Let's complete your problem:
1. Mass of crucible: 27.50 g
2. Mass of crucible + Fe: 28.62 g
3. Mass of Fe: Mass of crucible + Fe - Mass of crucible
Mass of Fe = 28.62 g - 27.50 g
= 1.12 g
Now, let's calculate the remaining values:
4. Mass of crucible + iron oxide: 29.10 g
5. Mass of iron oxide: Mass of crucible + iron oxide - Mass of crucible
Mass of iron oxide = 29.10 g - 27.50 g
= 1.60 g
To determine the empirical formula of iron oxide, we need to compare the moles of iron (Fe) and oxygen (O). To calculate the moles, we need the molar masses of Fe and O.

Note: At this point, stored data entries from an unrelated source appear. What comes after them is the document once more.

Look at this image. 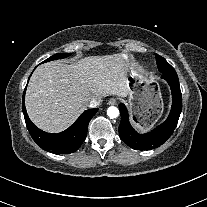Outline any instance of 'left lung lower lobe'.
Here are the masks:
<instances>
[{"label": "left lung lower lobe", "mask_w": 207, "mask_h": 207, "mask_svg": "<svg viewBox=\"0 0 207 207\" xmlns=\"http://www.w3.org/2000/svg\"><path fill=\"white\" fill-rule=\"evenodd\" d=\"M172 92V107L165 122L146 134H139L129 122L128 111L124 104L119 105L121 122L119 125L120 138L131 148L136 150L154 149L162 145L174 132L182 110V94L178 76L175 70L162 73Z\"/></svg>", "instance_id": "obj_1"}]
</instances>
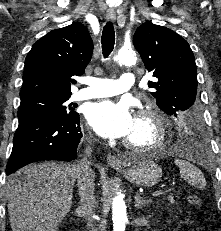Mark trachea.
Listing matches in <instances>:
<instances>
[{
  "label": "trachea",
  "instance_id": "1",
  "mask_svg": "<svg viewBox=\"0 0 221 231\" xmlns=\"http://www.w3.org/2000/svg\"><path fill=\"white\" fill-rule=\"evenodd\" d=\"M101 43L104 58H107L112 52L115 44V31L111 22H107L103 28Z\"/></svg>",
  "mask_w": 221,
  "mask_h": 231
}]
</instances>
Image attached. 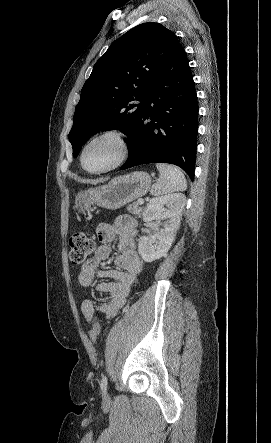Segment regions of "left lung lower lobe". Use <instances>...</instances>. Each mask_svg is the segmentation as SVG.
I'll list each match as a JSON object with an SVG mask.
<instances>
[{
  "instance_id": "obj_1",
  "label": "left lung lower lobe",
  "mask_w": 271,
  "mask_h": 443,
  "mask_svg": "<svg viewBox=\"0 0 271 443\" xmlns=\"http://www.w3.org/2000/svg\"><path fill=\"white\" fill-rule=\"evenodd\" d=\"M188 62L179 45L153 77L142 118L127 145L129 157L121 170L162 162L181 167L194 179L198 103Z\"/></svg>"
}]
</instances>
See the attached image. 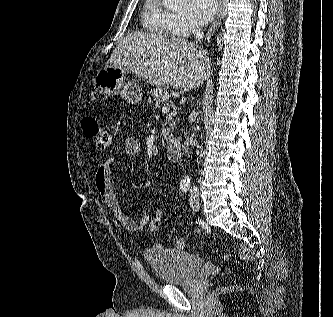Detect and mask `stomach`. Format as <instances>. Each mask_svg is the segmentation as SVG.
<instances>
[{
	"label": "stomach",
	"instance_id": "1",
	"mask_svg": "<svg viewBox=\"0 0 333 317\" xmlns=\"http://www.w3.org/2000/svg\"><path fill=\"white\" fill-rule=\"evenodd\" d=\"M125 70L105 67L98 71L94 81V89L104 95L120 94L126 100L137 103L142 99V88L136 81L123 84Z\"/></svg>",
	"mask_w": 333,
	"mask_h": 317
}]
</instances>
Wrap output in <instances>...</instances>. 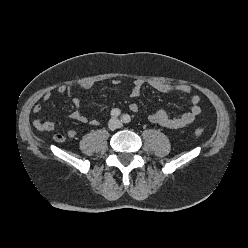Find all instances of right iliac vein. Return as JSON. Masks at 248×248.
<instances>
[{"mask_svg":"<svg viewBox=\"0 0 248 248\" xmlns=\"http://www.w3.org/2000/svg\"><path fill=\"white\" fill-rule=\"evenodd\" d=\"M114 126H115V122H114V121H110V123H109V128H110V129H113Z\"/></svg>","mask_w":248,"mask_h":248,"instance_id":"obj_1","label":"right iliac vein"}]
</instances>
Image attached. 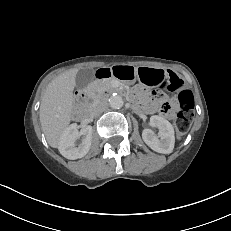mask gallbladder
I'll return each mask as SVG.
<instances>
[{"instance_id": "gallbladder-1", "label": "gallbladder", "mask_w": 231, "mask_h": 231, "mask_svg": "<svg viewBox=\"0 0 231 231\" xmlns=\"http://www.w3.org/2000/svg\"><path fill=\"white\" fill-rule=\"evenodd\" d=\"M93 73L89 69H82L76 75V87L79 89L85 88L91 81Z\"/></svg>"}]
</instances>
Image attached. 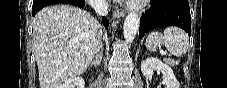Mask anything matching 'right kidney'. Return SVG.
<instances>
[{
    "mask_svg": "<svg viewBox=\"0 0 227 88\" xmlns=\"http://www.w3.org/2000/svg\"><path fill=\"white\" fill-rule=\"evenodd\" d=\"M85 81L82 77H74L59 85L58 88H84Z\"/></svg>",
    "mask_w": 227,
    "mask_h": 88,
    "instance_id": "right-kidney-1",
    "label": "right kidney"
}]
</instances>
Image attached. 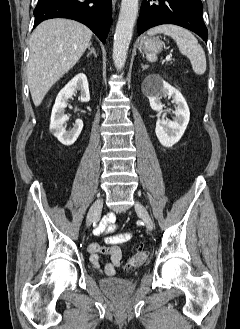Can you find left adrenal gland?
I'll use <instances>...</instances> for the list:
<instances>
[{"instance_id": "obj_1", "label": "left adrenal gland", "mask_w": 240, "mask_h": 329, "mask_svg": "<svg viewBox=\"0 0 240 329\" xmlns=\"http://www.w3.org/2000/svg\"><path fill=\"white\" fill-rule=\"evenodd\" d=\"M141 67H142V69L144 70V69H146L148 66H147V65H143V64H141Z\"/></svg>"}]
</instances>
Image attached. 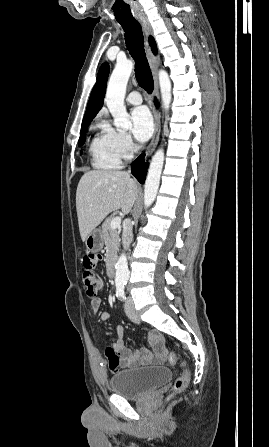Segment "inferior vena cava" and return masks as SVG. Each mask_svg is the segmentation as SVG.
Returning a JSON list of instances; mask_svg holds the SVG:
<instances>
[{"mask_svg":"<svg viewBox=\"0 0 269 447\" xmlns=\"http://www.w3.org/2000/svg\"><path fill=\"white\" fill-rule=\"evenodd\" d=\"M132 235V224L131 222H128V224H126V227H123L122 231V243L124 249H127V247H129L132 241Z\"/></svg>","mask_w":269,"mask_h":447,"instance_id":"obj_1","label":"inferior vena cava"}]
</instances>
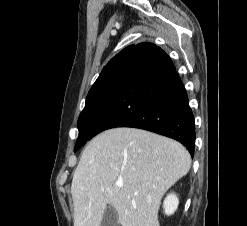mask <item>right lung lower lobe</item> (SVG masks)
Masks as SVG:
<instances>
[{"instance_id": "98d812e1", "label": "right lung lower lobe", "mask_w": 247, "mask_h": 226, "mask_svg": "<svg viewBox=\"0 0 247 226\" xmlns=\"http://www.w3.org/2000/svg\"><path fill=\"white\" fill-rule=\"evenodd\" d=\"M115 127L152 131L181 142L194 155L195 124L171 58L152 43L131 51L92 137Z\"/></svg>"}]
</instances>
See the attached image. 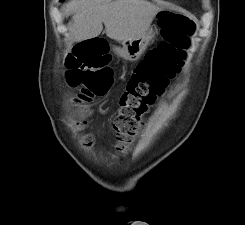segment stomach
Returning <instances> with one entry per match:
<instances>
[{
	"mask_svg": "<svg viewBox=\"0 0 245 225\" xmlns=\"http://www.w3.org/2000/svg\"><path fill=\"white\" fill-rule=\"evenodd\" d=\"M155 35L156 31L152 27H149L140 37L124 41L122 47H115L114 51L125 60L137 61L154 39Z\"/></svg>",
	"mask_w": 245,
	"mask_h": 225,
	"instance_id": "1",
	"label": "stomach"
}]
</instances>
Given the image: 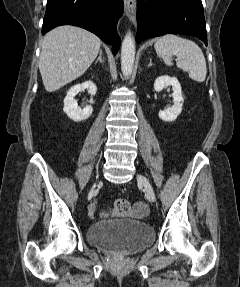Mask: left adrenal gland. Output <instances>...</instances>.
Returning a JSON list of instances; mask_svg holds the SVG:
<instances>
[{"mask_svg":"<svg viewBox=\"0 0 240 287\" xmlns=\"http://www.w3.org/2000/svg\"><path fill=\"white\" fill-rule=\"evenodd\" d=\"M152 66V59H150L148 67Z\"/></svg>","mask_w":240,"mask_h":287,"instance_id":"a2214340","label":"left adrenal gland"}]
</instances>
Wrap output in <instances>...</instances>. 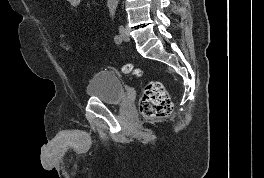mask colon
Segmentation results:
<instances>
[{"mask_svg": "<svg viewBox=\"0 0 264 178\" xmlns=\"http://www.w3.org/2000/svg\"><path fill=\"white\" fill-rule=\"evenodd\" d=\"M61 45L67 51L71 49L70 45L65 41L63 34H61ZM122 70L124 73L132 76H139L141 74V70L132 64L124 65ZM172 108L171 99L164 85L157 80L148 82L139 102L141 114L150 119L164 118L171 113Z\"/></svg>", "mask_w": 264, "mask_h": 178, "instance_id": "1", "label": "colon"}]
</instances>
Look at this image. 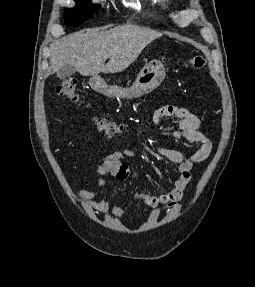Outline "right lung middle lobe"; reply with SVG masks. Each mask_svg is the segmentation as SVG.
<instances>
[{
	"label": "right lung middle lobe",
	"mask_w": 255,
	"mask_h": 287,
	"mask_svg": "<svg viewBox=\"0 0 255 287\" xmlns=\"http://www.w3.org/2000/svg\"><path fill=\"white\" fill-rule=\"evenodd\" d=\"M77 6L67 9L65 12V22L68 26H77L90 18L99 10V5L90 4L91 0H75Z\"/></svg>",
	"instance_id": "obj_1"
}]
</instances>
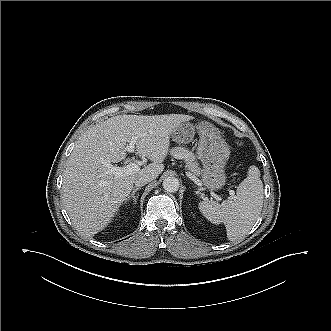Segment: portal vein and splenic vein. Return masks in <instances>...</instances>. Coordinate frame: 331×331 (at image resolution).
I'll return each instance as SVG.
<instances>
[{"label": "portal vein and splenic vein", "mask_w": 331, "mask_h": 331, "mask_svg": "<svg viewBox=\"0 0 331 331\" xmlns=\"http://www.w3.org/2000/svg\"><path fill=\"white\" fill-rule=\"evenodd\" d=\"M134 145H135V140H133L129 143V146L126 147V150H128V151L133 150ZM139 170H140V165L135 162H131L127 166H124V167H114L112 165H108V173L113 174L118 177H121L124 175H132V174L137 173ZM188 177L191 179L195 178L194 176H192L191 173H188ZM234 194H235V192L233 190L229 191V195L231 197L234 196Z\"/></svg>", "instance_id": "18ae733b"}]
</instances>
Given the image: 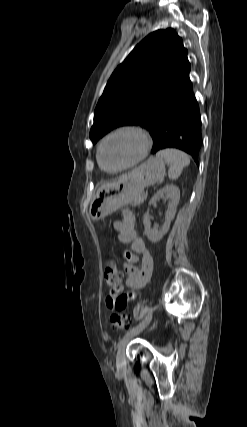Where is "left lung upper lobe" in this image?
Segmentation results:
<instances>
[{
	"mask_svg": "<svg viewBox=\"0 0 247 427\" xmlns=\"http://www.w3.org/2000/svg\"><path fill=\"white\" fill-rule=\"evenodd\" d=\"M189 72L187 49L173 29L149 34L108 80L95 108L92 142L123 125L149 129L163 105L191 84Z\"/></svg>",
	"mask_w": 247,
	"mask_h": 427,
	"instance_id": "1",
	"label": "left lung upper lobe"
}]
</instances>
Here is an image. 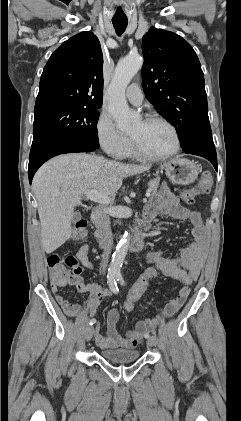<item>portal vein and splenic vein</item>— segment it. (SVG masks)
<instances>
[{
    "mask_svg": "<svg viewBox=\"0 0 241 421\" xmlns=\"http://www.w3.org/2000/svg\"><path fill=\"white\" fill-rule=\"evenodd\" d=\"M85 196L89 200H91L93 202L100 203V204L108 205V204H112L113 203V199L112 198H110L107 195L101 194V193L97 192L96 190H89V191L85 192ZM149 196H150V191H147L146 192V197H149ZM146 200L147 199L144 198V201H146Z\"/></svg>",
    "mask_w": 241,
    "mask_h": 421,
    "instance_id": "1",
    "label": "portal vein and splenic vein"
}]
</instances>
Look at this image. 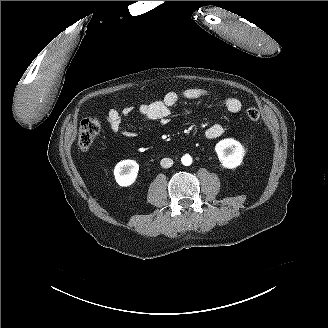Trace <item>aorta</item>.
Here are the masks:
<instances>
[{
  "instance_id": "1",
  "label": "aorta",
  "mask_w": 328,
  "mask_h": 328,
  "mask_svg": "<svg viewBox=\"0 0 328 328\" xmlns=\"http://www.w3.org/2000/svg\"><path fill=\"white\" fill-rule=\"evenodd\" d=\"M181 162L184 166H189L192 164V157L186 154L181 158Z\"/></svg>"
}]
</instances>
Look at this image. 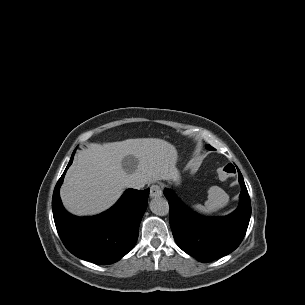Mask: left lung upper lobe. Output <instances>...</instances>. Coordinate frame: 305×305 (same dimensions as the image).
<instances>
[{
  "label": "left lung upper lobe",
  "instance_id": "5c2ea615",
  "mask_svg": "<svg viewBox=\"0 0 305 305\" xmlns=\"http://www.w3.org/2000/svg\"><path fill=\"white\" fill-rule=\"evenodd\" d=\"M207 148H208V149H211L212 147H211L210 145H207Z\"/></svg>",
  "mask_w": 305,
  "mask_h": 305
}]
</instances>
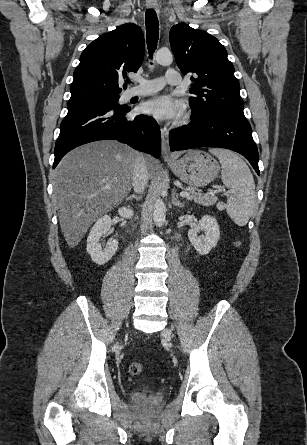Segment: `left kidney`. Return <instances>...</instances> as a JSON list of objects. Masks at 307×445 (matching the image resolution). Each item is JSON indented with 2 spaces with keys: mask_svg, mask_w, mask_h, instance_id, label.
Instances as JSON below:
<instances>
[{
  "mask_svg": "<svg viewBox=\"0 0 307 445\" xmlns=\"http://www.w3.org/2000/svg\"><path fill=\"white\" fill-rule=\"evenodd\" d=\"M203 231L204 235H198ZM188 237L191 245L196 249L199 255H207L213 247H216L220 233L216 218L214 216H202L198 225L188 231Z\"/></svg>",
  "mask_w": 307,
  "mask_h": 445,
  "instance_id": "1",
  "label": "left kidney"
}]
</instances>
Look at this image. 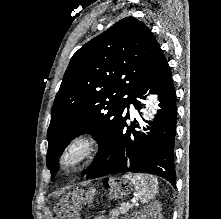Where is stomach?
<instances>
[{"instance_id": "1", "label": "stomach", "mask_w": 221, "mask_h": 219, "mask_svg": "<svg viewBox=\"0 0 221 219\" xmlns=\"http://www.w3.org/2000/svg\"><path fill=\"white\" fill-rule=\"evenodd\" d=\"M119 178H96V183H112L111 186H101V191L109 194H95V199H120L126 195V190H121ZM66 199H80V195H90V190H65Z\"/></svg>"}]
</instances>
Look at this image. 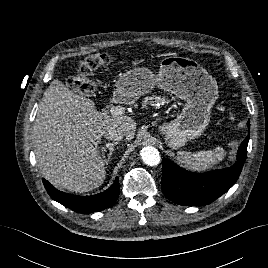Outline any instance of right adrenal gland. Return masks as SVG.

The molar mass of Fe is 55.845 g/mol.
The molar mass of O is 16.00 g/mol.
6. Moles of Fe: Moles of Fe = Mass of Fe / Molar mass of Fe
Moles of Fe = 1.12 g / 55.845 g/mol
≈ 0.020 moles
7. Mass of oxygen: Mass of oxygen = Mass of iron oxide - Mass of Fe
Mass of oxygen = 1.60 g - 1.12 g
= 0.48 g
8. Moles of oxygen: Moles of oxygen = Mass of oxygen / Molar mass of O
Moles of oxygen = 0.48 g / 16.00 g/mol
≈ 0.030 moles
Now, we can determine the empirical formula by finding the simplest ratio between the moles of Fe and O.
Since the moles of Fe are approximately 0.020 and the moles of oxygen are approximately 0.030, we can simplify these numbers by dividing them both by 0.020, giving us a ratio of 1:1. This means the empirical formula of iron oxide is FeO.
Therefore, the empirical formula of iron oxide is FeO.